Un sésame pour la « vérité »
Aujourd’hui, la fameuse pilule rouge que choisit d’avaler Neo, sésame pour un monde plus vrai et plus cru, s’est imposée comme la métaphore de l’entrée dans un discours alternatif, celui que les médias tairaient, celui qui dérangerait, par opposition à la pilule bleue, qui serait celui de l’acceptation paresseuse. « Matrix donne une dimension héroïque à quelqu’un qui peut être complètement anonyme avec une vie pâle et fade, et qui fait le choix d’accepter la dure réalité de sortir de l’illusion. Cela a beaucoup marqué l’imaginaire populaire : tout le monde sait ce que veut dire “sortir de la matrice” », note M. Reichstadt.
Le nom anglais du fameux cachet rouge que propose Morpheus au héros de Matrix, la red pill, apparaît dès 2004 sur le site Urban Dictionary, dictionnaire collaboratif du jargon d’Internet, pour définir « une attitude de libre-penseur, et la sortie par l’éveil d’une vie de paresse et d’ignorance ». Un récit très simple qui fait son succès, souligne Marie Peltier. « Pilule rouge, pilule bleue, on est dans la binarité la plus complète. Si ces pilules pouvaient exister, ça arrangerait beaucoup de monde ! »
La célèbre scène du choix de pilule par le héros, Neo. / WARNER BROS.
Toute communauté ou école de pensée s’opposant à un discours considéré comme dominant se revendique désormais de ce fameux cachet symbolique. « Paradoxalement, prendre la pilule rouge, dans le film, c’est accepter la réalité ; alors que dans le conspirationnisme, prendre la pilule rouge, c’est la fuir », décrypte Rudy Reichstadt.
Pilule rouge et masculinisme
Progressivement, la référence au film des sœurs Wachowsky s’est imposée comme un marqueur politique.
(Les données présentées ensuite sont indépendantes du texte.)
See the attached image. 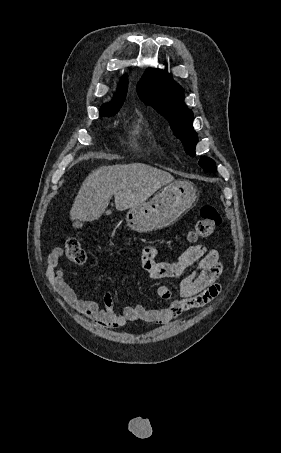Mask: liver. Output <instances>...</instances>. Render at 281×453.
Listing matches in <instances>:
<instances>
[{
	"label": "liver",
	"instance_id": "obj_1",
	"mask_svg": "<svg viewBox=\"0 0 281 453\" xmlns=\"http://www.w3.org/2000/svg\"><path fill=\"white\" fill-rule=\"evenodd\" d=\"M174 176L143 162L112 164L91 170L84 178L70 210L71 220H96L106 210L113 194L117 210L133 208L145 202L160 186Z\"/></svg>",
	"mask_w": 281,
	"mask_h": 453
}]
</instances>
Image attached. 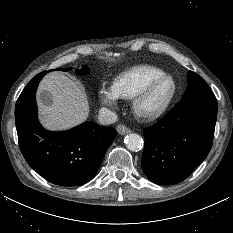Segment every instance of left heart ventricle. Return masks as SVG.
Wrapping results in <instances>:
<instances>
[{
  "label": "left heart ventricle",
  "instance_id": "obj_1",
  "mask_svg": "<svg viewBox=\"0 0 233 233\" xmlns=\"http://www.w3.org/2000/svg\"><path fill=\"white\" fill-rule=\"evenodd\" d=\"M169 90L170 84L168 82L159 85L145 102V107L147 109L157 107L163 101Z\"/></svg>",
  "mask_w": 233,
  "mask_h": 233
}]
</instances>
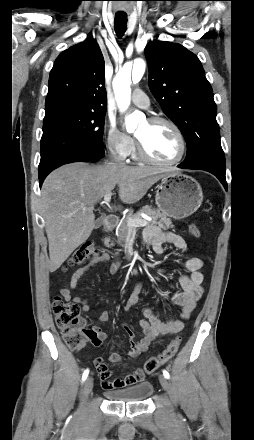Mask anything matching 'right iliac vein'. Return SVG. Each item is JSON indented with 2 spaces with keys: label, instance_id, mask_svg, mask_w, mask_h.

Au tournant des années 2010, l’imagerie de Matrix est, en effet, récupérée par la « manosphère », les cercles de pensée masculinistes, qui en font l’incarnation de la résistance au discours féministe.
Elle donne ainsi son nom à la sulfureuse section « The Red Pill » du célèbre forum anglophone Reddit, et sa référence circule dans les cercles misogynes, racistes et suprémacistes qui en sont culturellement proches. Comme les Incels, cette communauté d’hommes accusant les femmes de leurs malheurs, ou l’influent site d’extrême droite conspirationniste Infowars, qui en a fait un synonyme de « conversion » à ses idées.
Pour Infowars, « redpiller » devient synonyme de « rallier aux thèses d’extrême-droite ». / CAPTURE D’ÉCRAN
« La métaphore de la pilule rouge résume vraiment pour eux le fait qu’ils voient leur misogynie et leur racisme comme une forme d’élévation de la conscience », épingle la chercheuse Donna Zuckerberg, auteure de Not All Dead White Men : Classics and Misogyny in the Digital Age (Harvard, 2018, non traduit). « Ils [pensent qu’ils] sont capables de voir le monde avec plus de lucidité que nous autres… Ce qu’ils voient est que les hommes blancs hétérosexuels sont victimes de discrimination dans notre société. » Lecture hautement ironique de Matrix, film dans lequel la pilule rouge est tendue au héros par… Morpheus, un personnage noir.
L’essor de contre-lectures LGBT
Vingt ans après la sortie du film, qui peut tout aussi facilement se lire comme une parabole marxiste, les interprétations que l’on peut en tirer ont pourtant évolué. Notamment parce que ses réalisateurs, Larry et Andy Wachowski, sont désormais Lana et Lilly Wachowski : toutes deux ont annoncé, à quelques années d’intervalle dans les années 2010, s’identifier comme des femmes, et ont débuté une transition.
Une relecture de la trilogie Matrix sous le prisme de la métaphore du changement de sexe et du coming out a gagné en popularité ces dernières années, relate le site féministe The Mary Sue. Œuvre culte, ouverte à de multiples interprétations, Matrix peut ainsi, vingt ans après sa sortie, être revendiqué aussi bien par les sphères masculinistes les plus extrémistes que par les défenseurs des droits des personnes LGBT. La marque des œuvres les plus influentes.